**TO DO**
Repeat all of the data word for word so that only the pictures are missing from the copy.
***
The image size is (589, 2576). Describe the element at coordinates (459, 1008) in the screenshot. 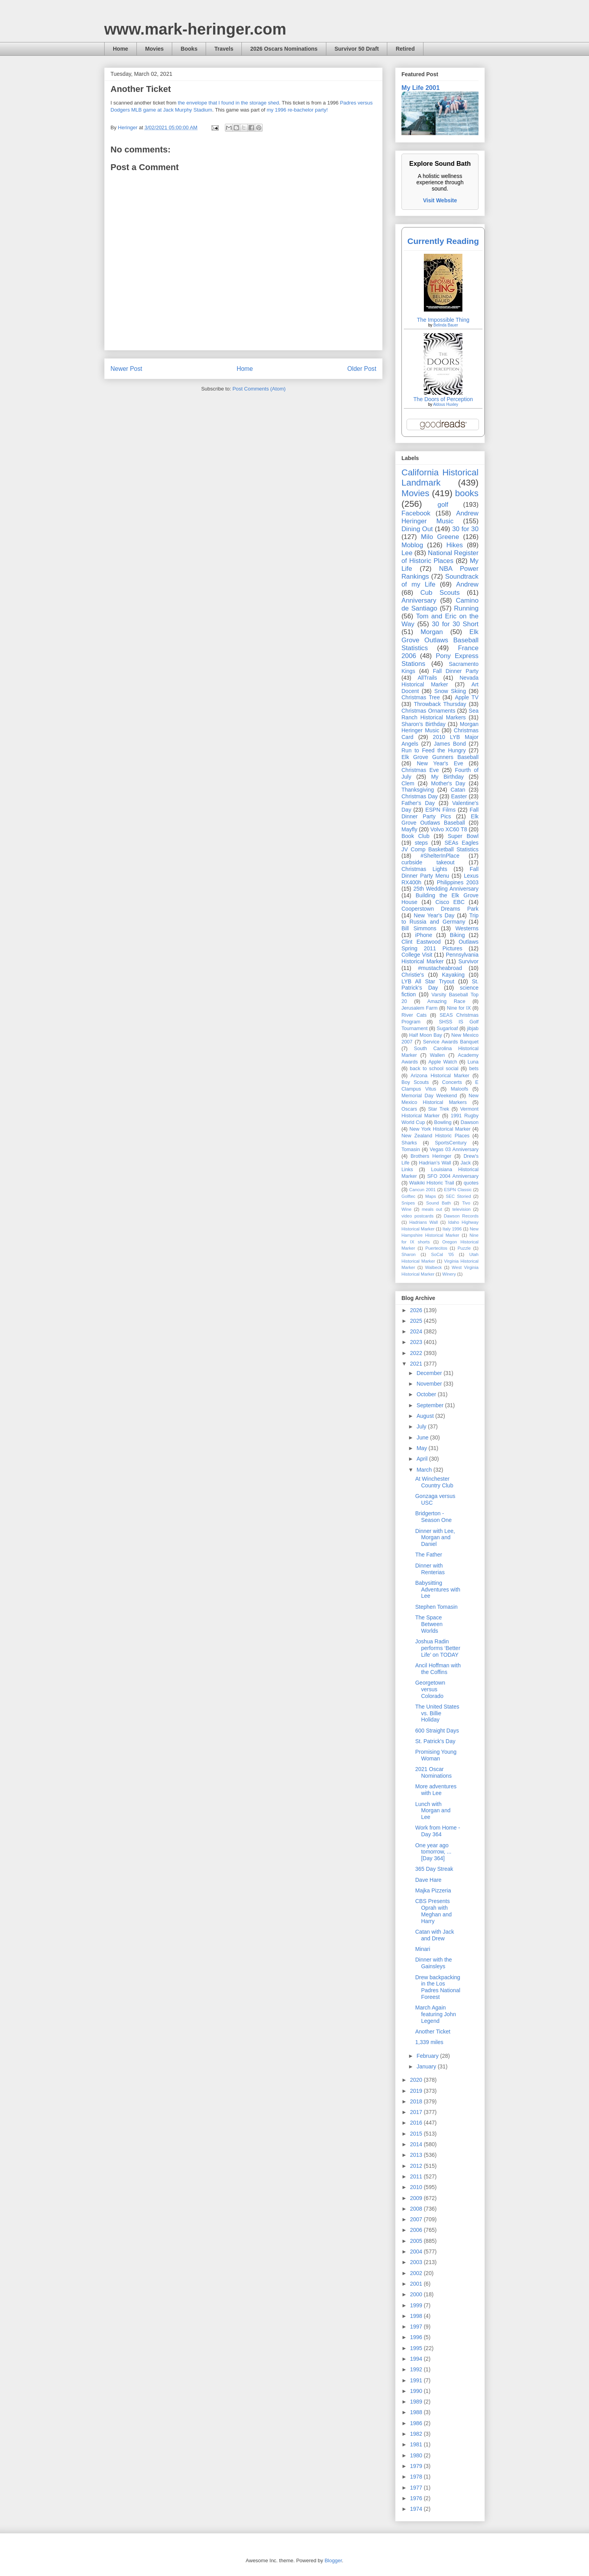

I see `Nine for IX` at that location.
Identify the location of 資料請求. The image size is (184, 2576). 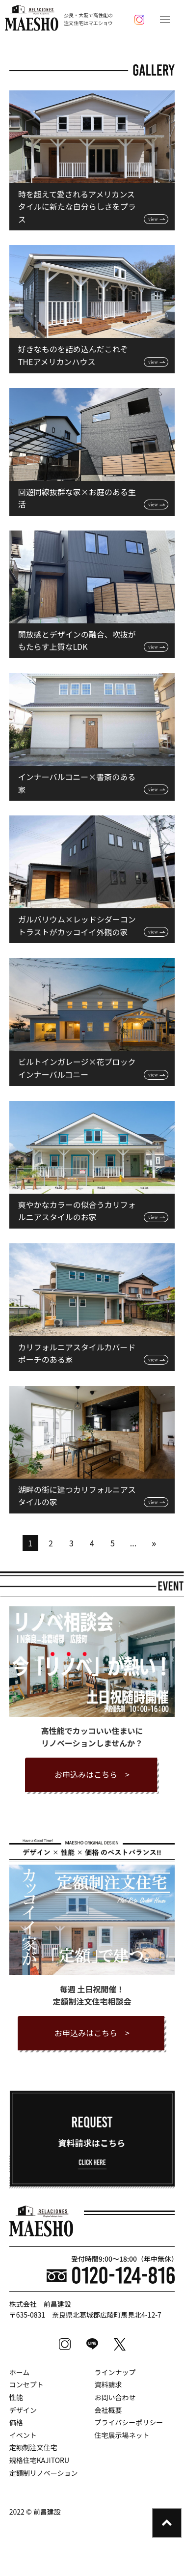
(108, 2384).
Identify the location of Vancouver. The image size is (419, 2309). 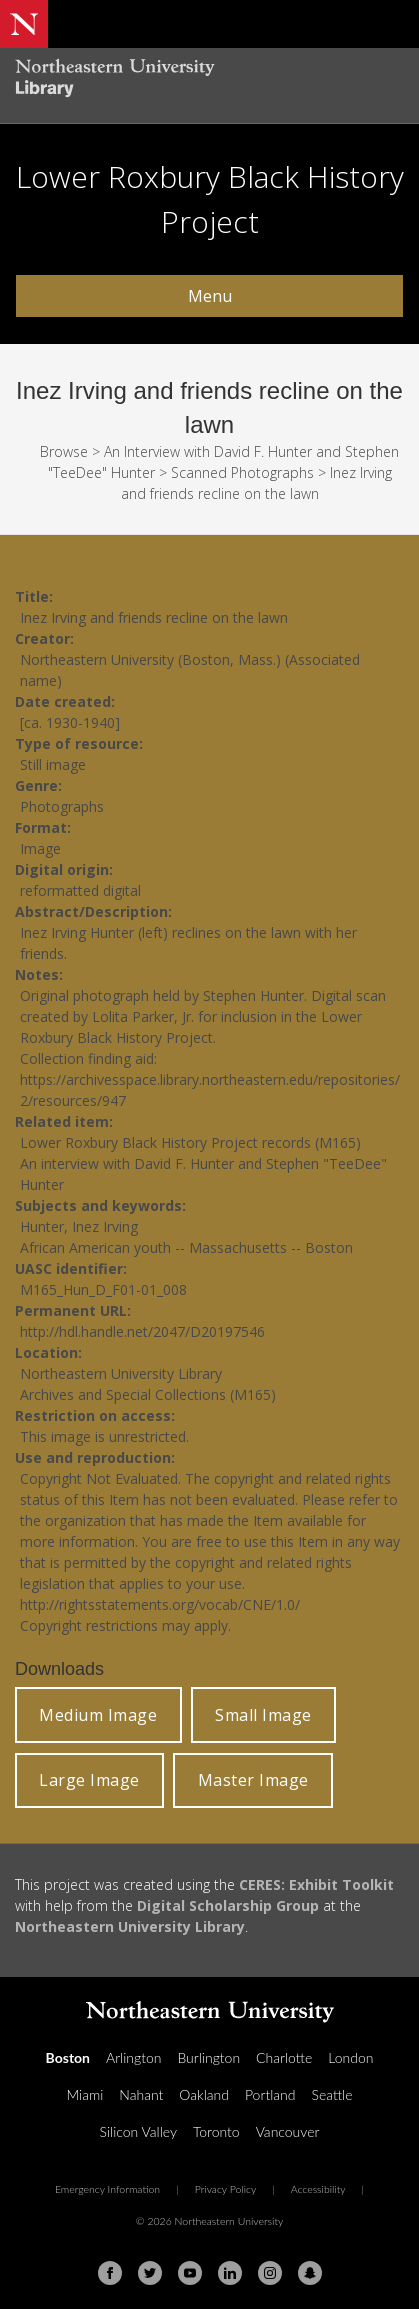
***
**ANSWER TO THE EXERCISE**
The image size is (589, 2576). Describe the element at coordinates (459, 1008) in the screenshot. 

I see `Nine for IX` at that location.
Identify the location of 資料請求. The image size is (184, 2576). 
(108, 2384).
Identify the location of Vancouver. The image size is (419, 2309). 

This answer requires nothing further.